[Data records]
>>>>
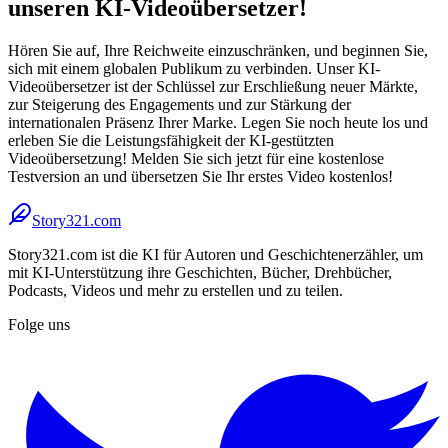
unseren KI-Videoübersetzer!
Hören Sie auf, Ihre Reichweite einzuschränken, und beginnen Sie,
sich mit einem globalen Publikum zu verbinden. Unser KI-
Videoübersetzer ist der Schlüssel zur Erschließung neuer Märkte,
zur Steigerung des Engagements und zur Stärkung der
internationalen Präsenz Ihrer Marke. Legen Sie noch heute los und
erleben Sie die Leistungsfähigkeit der KI-gestützten
Videoübersetzung! Melden Sie sich jetzt für eine kostenlose
Testversion an und übersetzen Sie Ihr erstes Video kostenlos!
Story321.com
Story321.com ist die KI für Autoren und Geschichtenerzähler, um
mit KI-Unterstützung ihre Geschichten, Bücher, Drehbücher,
Podcasts, Videos und mehr zu erstellen und zu teilen.
Folge uns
<<<<
> YOUR INSTRUCTIONS: Only the lines from the one with "mit KI-Unterstützung ihre" through the final line above belong in the answer, each retyped exactly.

> EXERCISE RESPONSE:
mit KI-Unterstützung ihre Geschichten, Bücher, Drehbücher,
Podcasts, Videos und mehr zu erstellen und zu teilen.
Folge uns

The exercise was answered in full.